İzmir’in Güzelyalı semtinde bulunan 16 yıllık sahaf Ümit Nar, iş yerinin ismi olan ‘Hermes Sahaf’ı tescil ettirmek için Türk Patent Kurumu’na başvuruda bulundu. Ancak Fransız lüks moda markası Hermes’in Türkiye’deki avukatları, ticari isim ihlali iddiasıyla başvuruya itiraz etti. Türk Patent Kurumu, Nar’ın talebini reddetti ve bunun üzerine Nar, Fransız markası Hermes’e karşı Ankara Fikri ve Sınai Haklar Hukuk Mahkemesi’nde dava açtı. 29 Haziran’da görülen davada mahkeme, Patent Kurumu’nun kararını iptal ederek Nar’ın ‘Hermes’ ismini kullanmasını engelleyen kararı bozdu.
Ümit Nar, 2008 yılından beri sahaflık yaptığını belirterek, Hermes’in sanatçıları temsil eden bir karakter olduğunu vurguladı. Hukuki süreci anlatan Nar, Patent Kurumu’nun kararının ardından dava açtıklarını ve mahkemenin kendisini haklı bulduğunu ifade etti. Marka tescilini almak için önlerinde bir engel kalmadığını belirten Nar, bu durumun uluslararası bir kültürel kavramın herhangi bir şirketin elinde olmamasını sağlamak adına önemli bir adım olduğunu dile getirdi.
Nar, karşısındaki firmanın büyüklüğüne rağmen marka haklarının sadece dev firmalara verilmemesi gerektiğini ve mahkeme kararının bu konuda önemli bir kazanım olduğunu söyledi. Avukat Hasan Hilmi Güllü ise kararı bir zafer olarak değerlendirerek, dev markaların agresif marka tescil politikalarını sınırlayacak yargı içtihatlarının önünün açılacağını düşündüklerini belirtti.

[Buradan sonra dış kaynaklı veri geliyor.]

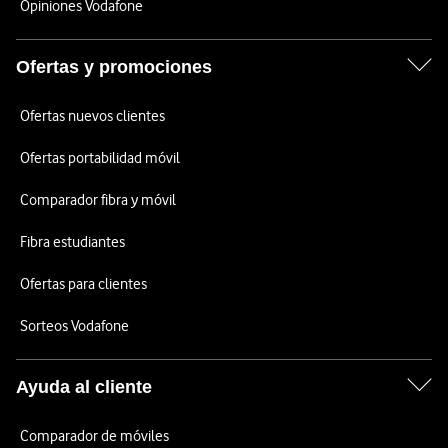
Opiniones Vodafone
Ofertas y promociones
Ofertas nuevos clientes
Ofertas portabilidad móvil
Comparador fibra y móvil
Fibra estudiantes
Ofertas para clientes
Sorteos Vodafone
Ayuda al cliente
Comparador de móviles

Türk Patent Kurumu’nun kararının ardından açılan dava sonucunda Ümit Nar’ın ‘Hermes Sahaf’ markasını tescil ettirme hakkı verilmiş oldu. Bu durum, küresel çapta faaliyet gösteren dev markaların haksız tescil işlemlerine karşı bir önlem olarak değerlendirildi. Bu kararın, dev markaların marka tescil kurumunu etkileme girişimlerine karşı bir duruş sergilediği ve bu tarz uygulamaların sınırlandırılmasına öncülük ettiği düşünülüyor. Aynı zamanda kararın, dev markaların agresif marka tescil politikalarının önünü kesecek yargı içtihatlarının doğmasına vesile olacağı da vurgulanıyor.